Now, let us estimate the time for the device to pass straight-line line break sections of the route to the points of contact C and M. Recall that, according to the assumptions, the robot starts moving at point A at a speed of $v^{+}$, and should arrive at the touch point at a speed of $v_i,i=1,2$. Let us first determine the time spent in both cases on braking, which we denote by $t_{2i},i=1,2$. We have $t_{2i}=(v^{+}-v_i)/\left|u^{-}\right|$, i.e.,

$$\Delta T_2=t_{22}-t_{21}=\frac{v^{+}-\sqrt{\gamma }{v}_1}{|u^{-}|}-\frac{v^{+}-v_1}{|u^{-}|}=\frac{(1-\sqrt{\gamma })v_1}{|u^{-}|},$$

(3)

meaning that in this case the distance traveled by the robot during braking is equal to $d_i={(v^{+}-v_i)}^2/\left(2\right|y^{-}\left|\right)$. Thus, with the maximum speed $v^{+}$, the robot travels the distance $Scos{\alpha }_i-d_i$, with the time spent on this task being

$$t_{3i}={\displaystyle \frac{1}{v^{+}}\left(Scos{\alpha }_i-d_i\right)}=\frac{1}{v^{+}}\left(Scos{\alpha }_i-\frac{{(v^{+}-v_i)}^2}{2|u^{-}|}\right).$$

Hence,

$$\Delta T_3=t_{32}-t_{31}=\frac{S(cos{\alpha }_2-cos{\alpha }_1)}{v^{+}}-\frac{{(v^{+}-\sqrt{\gamma }{v}_1)}^2}{2v^{+}\left|u^{-}\right|}+\frac{{(v^{+}-v_1)}^2}{2v^{+}\left|u^{-}\right|}.$$

(4)

Thus, it follows from (4)–(6) that in both cases the difference in the time taken by the device to pass half of the trajectory is expressed by

$$\begin{array}{c}\Delta T={\displaystyle \frac{r_1(\sqrt{\gamma }{\alpha }_2-{\alpha }_1)}{v_1}+\frac{(1-\sqrt{\gamma })v_1}{|u^{-}|}}+\hfill \\ +{\displaystyle \frac{S(cos{\alpha }_2-cos{\alpha }_1)}{v^{+}}-\frac{{(v^{+}-\sqrt{\gamma }{v}_1)}^2}{2v^{+}\left|u^{-}\right|}+\frac{{(v^{+}-v_1)}^2}{2v^{+}\left|u^{-}\right|}}=\hfill \\ ={\displaystyle \frac{r_1(\sqrt{\gamma }{\alpha }_2-{\alpha }_1)}{v_1}+\frac{S(cos{\alpha }_2-cos{\alpha }_1)}{v^{+}}+\frac{(1-\gamma )v_1^2}{2v^{+}\left|u^{-}\right|}}.\hfill \end{array}$$

(5)

Let us now evaluate the second term in this expression.
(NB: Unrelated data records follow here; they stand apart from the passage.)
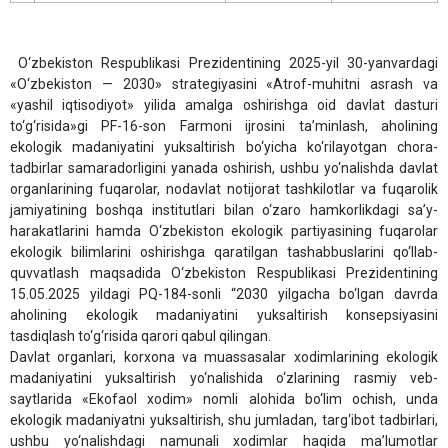
O‘zbekiston Respublikasi Prezidentining 2025-yil 30-yanvardagi
«O‘zbekiston — 2030» strategiyasini «Atrof-muhitni asrash va
«yashil iqtisodiyot» yilida amalga oshirishga oid davlat dasturi
to‘g‘risida»gi PF-16-son Farmoni ijrosini ta’minlash, aholining
ekologik madaniyatini yuksaltirish bo‘yicha ko‘rilayotgan chora-
tadbirlar samaradorligini yanada oshirish, ushbu yo‘nalishda davlat
organlarining fuqarolar, nodavlat notijorat tashkilotlar va fuqarolik
jamiyatining boshqa institutlari bilan o‘zaro hamkorlikdagi sa’y-
harakatlarini hamda O‘zbekiston ekologik partiyasining fuqarolar
ekologik bilimlarini oshirishga qaratilgan tashabbuslarini qo‘llab-
quvvatlash maqsadida O‘zbekiston Respublikasi Prezidentining
15.05.2025 yildagi PQ-184-sonli “2030 yilgacha bo‘lgan davrda
aholining ekologik madaniyatini yuksaltirish konsepsiyasini
tasdiqlash to‘g‘risida qarori qabul qilingan.
Davlat organlari, korxona va muassasalar xodimlarining ekologik
madaniyatini yuksaltirish yo‘nalishida o‘zlarining rasmiy veb-
saytlarida «Ekofaol xodim» nomli alohida bo‘lim ochish, unda
ekologik madaniyatni yuksaltirish, shu jumladan, targ‘ibot tadbirlari,
ushbu yo‘nalishdagi namunali xodimlar haqida ma’lumotlar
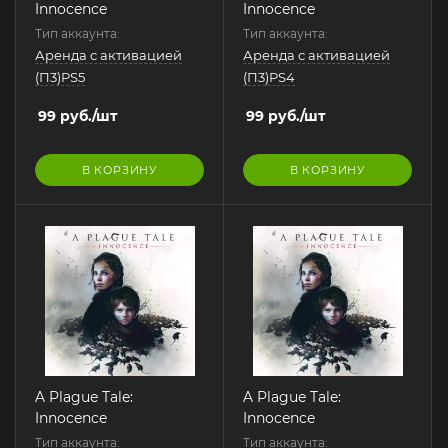
Innocence
Innocence
Тип аккаунта:
Тип аккаунта:
Аренда с активацией
Аренда с активацией
(П3)PS5
(П3)PS4
99
руб.
/шт
99
руб.
/шт
В КОРЗИНУ
В КОРЗИНУ
A Plague Tale:
A Plague Tale:
Innocence
Innocence
Тип аккаунта:
Тип аккаунта:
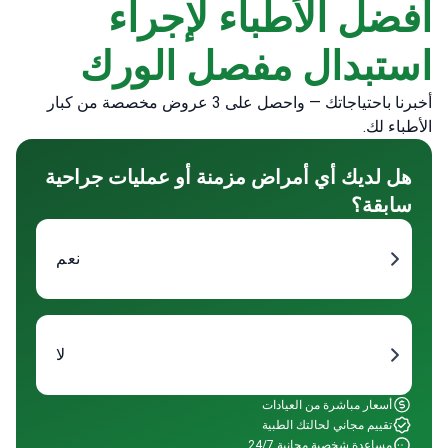
أفضل الأطباء لإجراء
استبدال مفصل الورك
أخبرنا باحتياجاتك — واحصل على 3 عروض مخصصة من كبار
الأطباء لك.
هل لديك أي أمراض مزمنة أو عمليات جراحية
سابقة؟
نعم
لا
أسعار مباشرة من العيادات
تقييم مجاني لحالتك الطبية
مساعدة شخصية مجانية 24/7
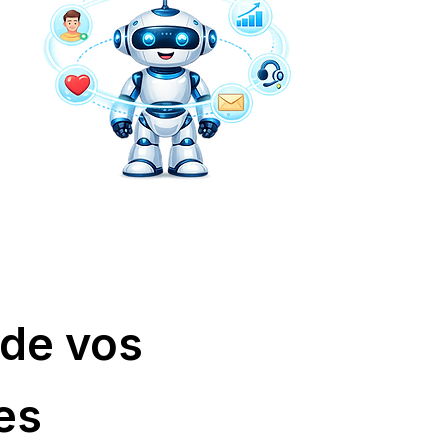
de vos
es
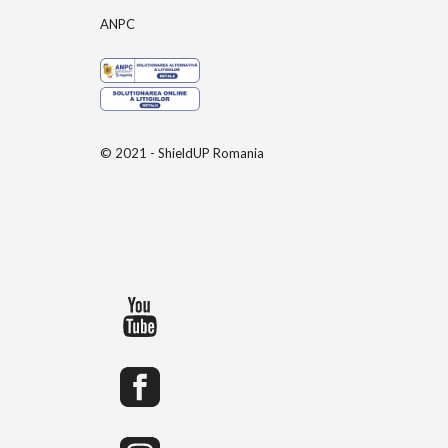
ANPC
© 2021 - ShieldUP Romania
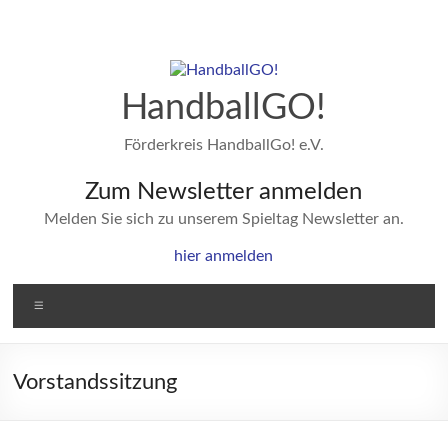
Zum
Inhalt
springen
HandballGO!
Förderkreis HandballGo! e.V.
Zum Newsletter anmelden
Melden Sie sich zu unserem Spieltag Newsletter an.
hier anmelden
Menü
Vorstandssitzung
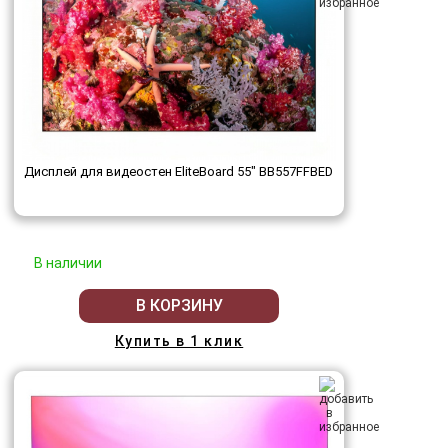
Дисплей для видеостен EliteBoard 55" BB557FFBED
В наличии
В КОРЗИНУ
Купить в 1 клик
Taking into account that $sinx<x$ for $x>0$, and assuming that ${\alpha }_1+{\alpha }_2<\pi$, we have

$$\begin{array}{c}{\displaystyle \frac{S(cos{\alpha }_2-cos{\alpha }_1)}{v^{+}}=-\frac{2S}{v^{+}}sin\frac{{\alpha }_2+{\alpha }_1}{2}sin\frac{{\alpha }_2-{\alpha }_1}{2}}>\hfill \\ >-{\displaystyle \frac{S}{v^{+}}sin\left(arcsin\frac{r_1}{S}\right)({\alpha }_2-{\alpha }_1)=-\frac{r_1}{v^{+}}({\alpha }_2-{\alpha }_1)}.\hfill \end{array}$$

Therefore,

$$\begin{array}{c}\Delta T>{\displaystyle \frac{r_1(\sqrt{\gamma }{\alpha }_2-{\alpha }_1)}{v_1}-\frac{r_1}{v^{+}}({\alpha }_2-{\alpha }_1)+\frac{(1-\gamma )v_1^2}{2v^{+}\left|u^{-}\right|}}>\hfill \\ >{\displaystyle \frac{r_1({\alpha }_2-{\alpha }_1)}{v_1}-\frac{r_1}{v^{+}}({\alpha }_2-{\alpha }_1)+\frac{(1-\gamma )v_1^2}{2v^{+}\left|u^{-}\right|}}=\hfill \\ ={\displaystyle r_1({\alpha }_2-{\alpha }_1)\left(\frac{1}{v_1}-\frac{1}{v^{+}}\right)+\frac{(1-\gamma )v_1^2}{2v^{+}\left|u^{-}\right|}}.\hfill \end{array}$$

(6)

Let $v^{+}=\theta v_1,\theta >1$. Then, the last expression in (8) takes the form

$$\Delta T>{\displaystyle \frac{r_1({\alpha }_2-{\alpha }_1)(\theta -1)}{\theta v_1}+\frac{(1-\gamma )v_1}{2\theta |u^{-}|}};$$

moreover, the right side of this inequality takes a positive value when

$$\gamma <1+{\displaystyle \frac{2r_1({\alpha }_2-{\alpha }_1)\left|u^{-}\right|(\theta -1)}{v_1^2}}.$$

(7)

Obviously, the estimate for the second half of the route takes the same form (9) with the replacement of $|u^{-}|$ by $u^{+}$. Thus, the following statement is true.

Theorem 1.

Assume that the coupling force G and the maximum speed $v_1$ when passing a turn along the minimum allowable radius $r_1$ are known. Then, $\Delta T>0$ for any γ satisfying the inequality

$$1<\gamma <1+{\displaystyle \frac{2r_1({\alpha }_2-{\alpha }_1)\tilde{u}(\theta -1)}{v_1^2}},$$

where $\tilde{u}=min\left\{\right|u^{-}|,u^{+}\}$.

Thus, with a sufficient natural condition for the parameter $\gamma$, the solution of the time-optimal problem based on the principle of trajectory division is optimal. This is confirmed by computational experiments.